(The data)

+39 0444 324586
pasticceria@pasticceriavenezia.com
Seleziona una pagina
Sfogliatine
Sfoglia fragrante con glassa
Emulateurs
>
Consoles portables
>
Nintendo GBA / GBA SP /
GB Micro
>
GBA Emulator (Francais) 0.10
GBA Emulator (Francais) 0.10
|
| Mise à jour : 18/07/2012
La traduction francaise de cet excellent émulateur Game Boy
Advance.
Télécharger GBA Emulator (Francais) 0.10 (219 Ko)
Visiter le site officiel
---
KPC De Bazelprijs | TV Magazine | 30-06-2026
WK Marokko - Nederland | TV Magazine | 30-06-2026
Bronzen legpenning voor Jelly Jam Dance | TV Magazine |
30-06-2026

(Aim of the exercise) Start with the line above that contains "Seleziona una pagina" and stop after the line that contains "Visiter le site officiel". Output those lines exactly, and only those.

(Output of the task)
Seleziona una pagina
Sfogliatine
Sfoglia fragrante con glassa
Emulateurs
>
Consoles portables
>
Nintendo GBA / GBA SP /
GB Micro
>
GBA Emulator (Francais) 0.10
GBA Emulator (Francais) 0.10
|
| Mise à jour : 18/07/2012
La traduction francaise de cet excellent émulateur Game Boy
Advance.
Télécharger GBA Emulator (Francais) 0.10 (219 Ko)
Visiter le site officiel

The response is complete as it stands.